* _Listed entries_
———
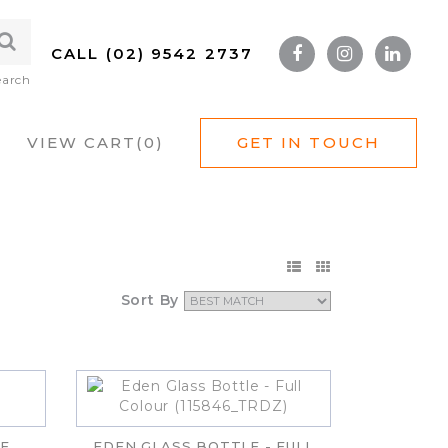
CALL (02) 9542 2737
earch
VIEW CART(
0
)
GET IN TOUCH
Sort By
E
EDEN GLASS BOTTLE - FULL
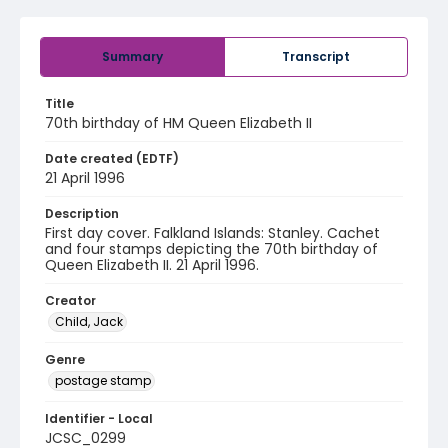
Summary
Transcript
Title
70th birthday of HM Queen Elizabeth II
Date created (EDTF)
21 April 1996
Description
First day cover. Falkland Islands: Stanley. Cachet
and four stamps depicting the 70th birthday of
Queen Elizabeth II. 21 April 1996.
Creator
Child, Jack
Genre
postage stamp
Identifier - Local
JCSC_0299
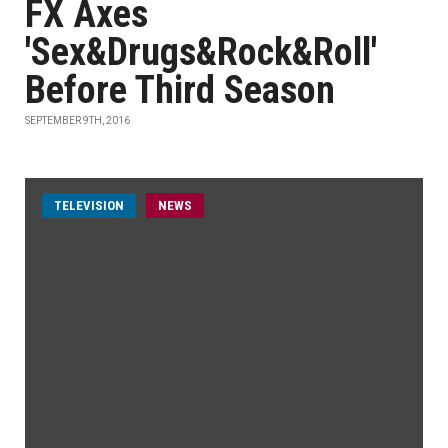
FX Axes
'Sex&Drugs&Rock&Roll'
Before Third Season
SEPTEMBER 9TH, 2016
TELEVISION
NEWS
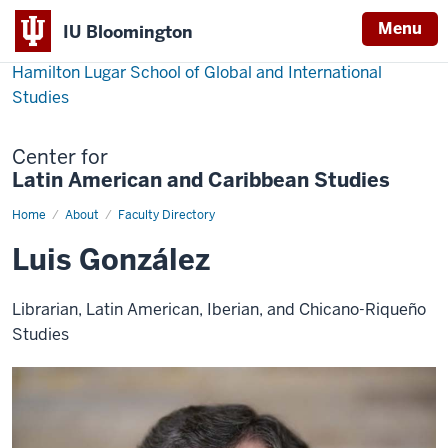
Menu
IU Bloomington
Hamilton Lugar School of Global and International
Studies
Center for
Latin American and Caribbean Studies
Home
Luis
About
Faculty Directory
González
Luis González
Librarian, Latin American, Iberian, and Chicano-Riqueño
Studies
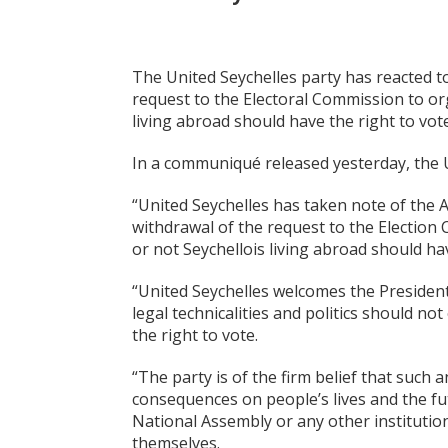
The United Seychelles party has reacted t
request to the Electoral Commission to o
living abroad should have the right to vote
In a communiqué released yesterday, the U
“United Seychelles has taken note of the A
withdrawal of the request to the Electio
or not Seychellois living abroad should hav
“United Seychelles welcomes the President’
legal technicalities and politics should n
the right to vote.
“The party is of the firm belief that suc
consequences on people’s lives and the fu
National Assembly or any other institution
themselves.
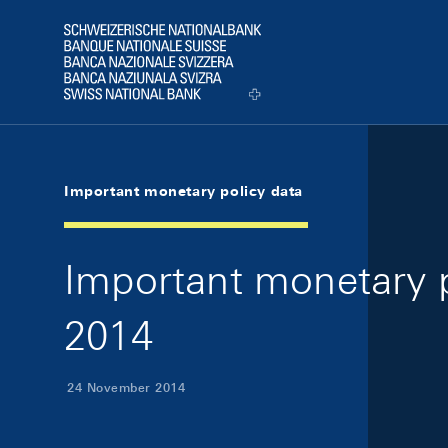
Skip Links Navigation
Header
Logo
Important monetary policy data
Important monetary 
2014
24 November 2014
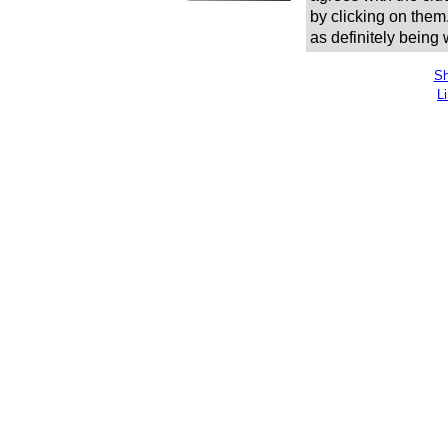
by clicking on them
as definitely being
Sh
L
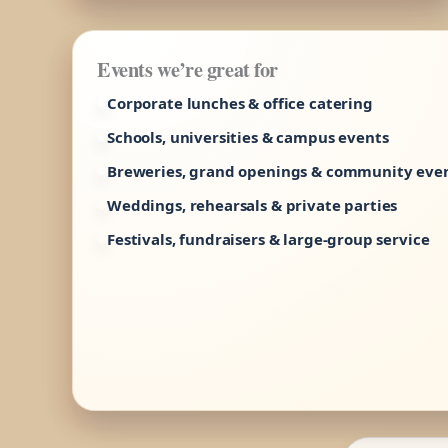
Events we’re great for
Corporate lunches & office catering
Schools, universities & campus events
Breweries, grand openings & community eve
Weddings, rehearsals & private parties
Festivals, fundraisers & large-group service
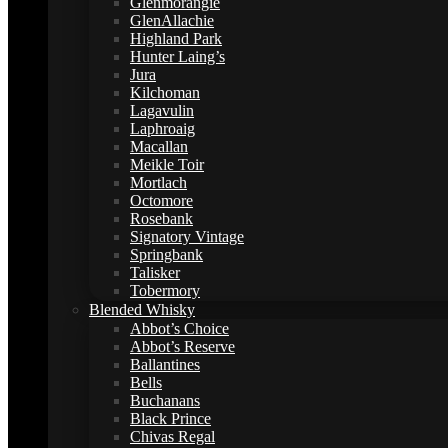
Glenmorangie
GlenAllachie
Highland Park
Hunter Laing’s
Jura
Kilchoman
Lagavulin
Laphroaig
Macallan
Meikle Toir
Mortlach
Octomore
Rosebank
Signatory Vintage
Springbank
Talisker
Tobermory
Blended Whisky
Abbot’s Choice
Abbot’s Reserve
Ballantines
Bells
Buchanans
Black Prince
Chivas Regal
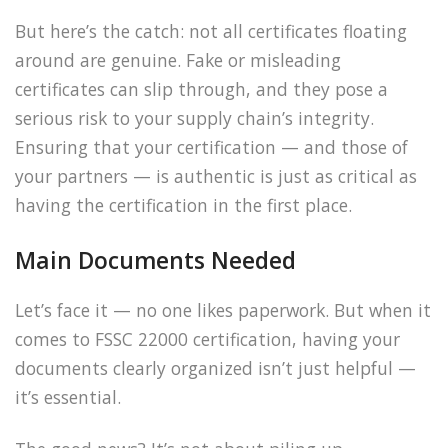
But here’s the catch: not all certificates floating
around are genuine. Fake or misleading
certificates can slip through, and they pose a
serious risk to your supply chain’s integrity.
Ensuring that your certification — and those of
your partners — is authentic is just as critical as
having the certification in the first place.
Main Documents Needed
Let’s face it — no one likes paperwork. But when it
comes to FSSC 22000 certification, having your
documents clearly organized isn’t just helpful —
it’s essential.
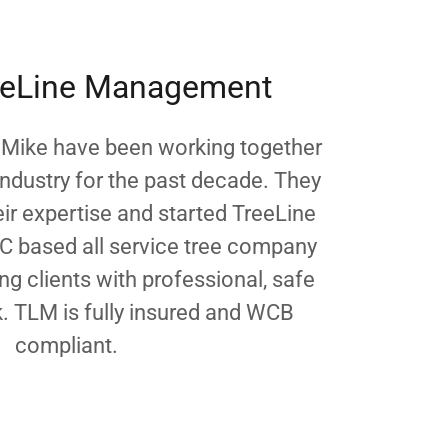
eeLine Management
 Mike have been working together
industry for the past decade. They
ir expertise and started TreeLine
 based all service tree company
g clients with professional, safe
k. TLM is fully insured and WCB
compliant.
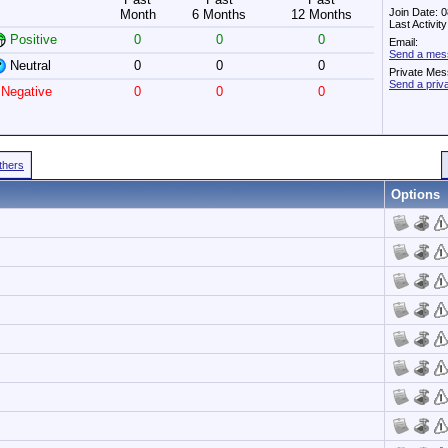
Join Date: 
Month
6 Months
12 Months
Last Activit
Positive
0
0
0
Email:
Send a mes
Neutral
0
0
0
Private Mes
Send a pri
Negative
0
0
0
Others
Options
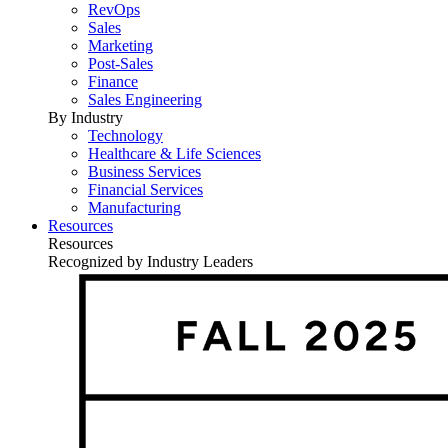
RevOps
Sales
Marketing
Post-Sales
Finance
Sales Engineering
By Industry
Technology
Healthcare & Life Sciences
Business Services
Financial Services
Manufacturing
Resources
Resources
Recognized by Industry Leaders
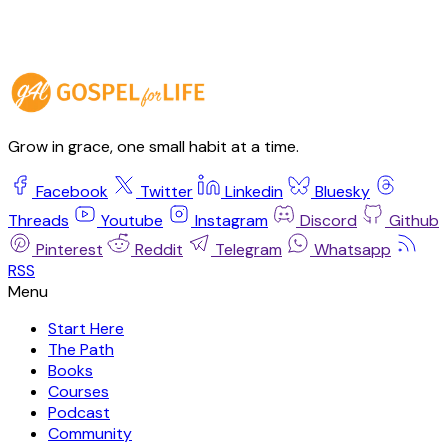
Grow in grace, one small habit at a time.
Facebook
Twitter
Linkedin
Bluesky
Threads
Youtube
Instagram
Discord
Github
Pinterest
Reddit
Telegram
Whatsapp
RSS
Start Here
The Path
Books
Courses
Podcast
Community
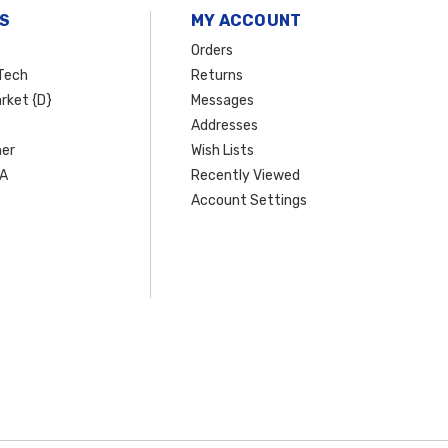
S
MY ACCOUNT
Orders
Tech
Returns
rket {D}
Messages
Addresses
er
Wish Lists
SA
Recently Viewed
Account Settings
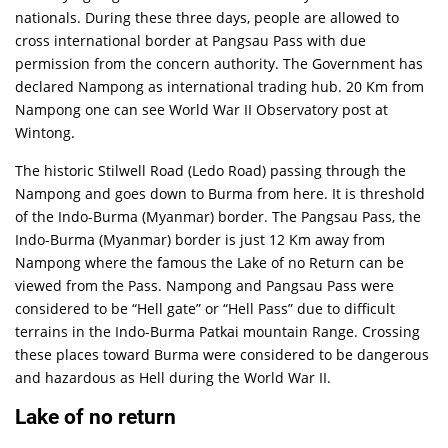
nationals. During these three days, people are allowed to
cross international border at Pangsau Pass with due
permission from the concern authority. The Government has
declared Nampong as international trading hub. 20 Km from
Nampong one can see World War II Observatory post at
Wintong.
The historic Stilwell Road (Ledo Road) passing through the
Nampong and goes down to Burma from here. It is threshold
of the Indo-Burma (Myanmar) border. The Pangsau Pass, the
Indo-Burma (Myanmar) border is just 12 Km away from
Nampong where the famous the Lake of no Return can be
viewed from the Pass. Nampong and Pangsau Pass were
considered to be “Hell gate” or “Hell Pass” due to difficult
terrains in the Indo-Burma Patkai mountain Range. Crossing
these places toward Burma were considered to be dangerous
and hazardous as Hell during the World War II.
Lake of no return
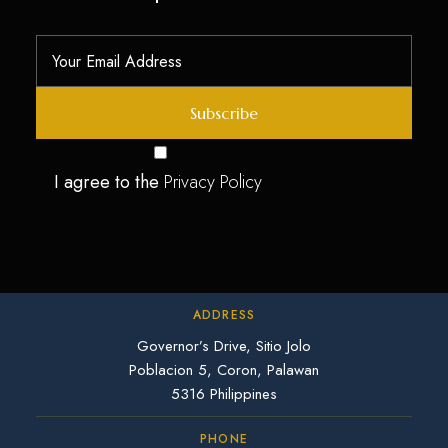
I agree to the
Privacy Policy
ADDRESS
Governor’s Drive, Sitio Jolo
Poblacion 5, Coron, Palawan
5316 Philippines
PHONE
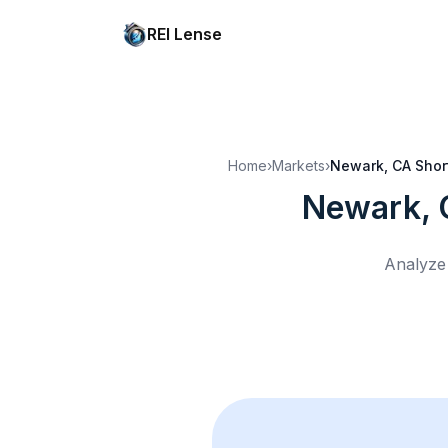
REI Lense
Home
›
Markets
›
Newark, CA
Shor
Newark,
Analyze 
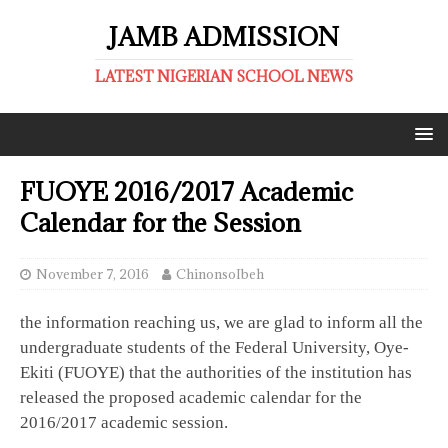
JAMB ADMISSION
LATEST NIGERIAN SCHOOL NEWS
FUOYE 2016/2017 Academic
Calendar for the Session
November 7, 2016
ChinonsoIbeh
the information reaching us, we are glad to inform all the
undergraduate students of the Federal University, Oye-
Ekiti (FUOYE) that the authorities of the institution has
released the proposed academic calendar for the
2016/2017 academic session.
———
* _The problem_
Select all lines in the listing that include the word "should".

* _Response to this task_
living abroad should have the right to vote
or not Seychellois living abroad should hav
legal technicalities and politics should n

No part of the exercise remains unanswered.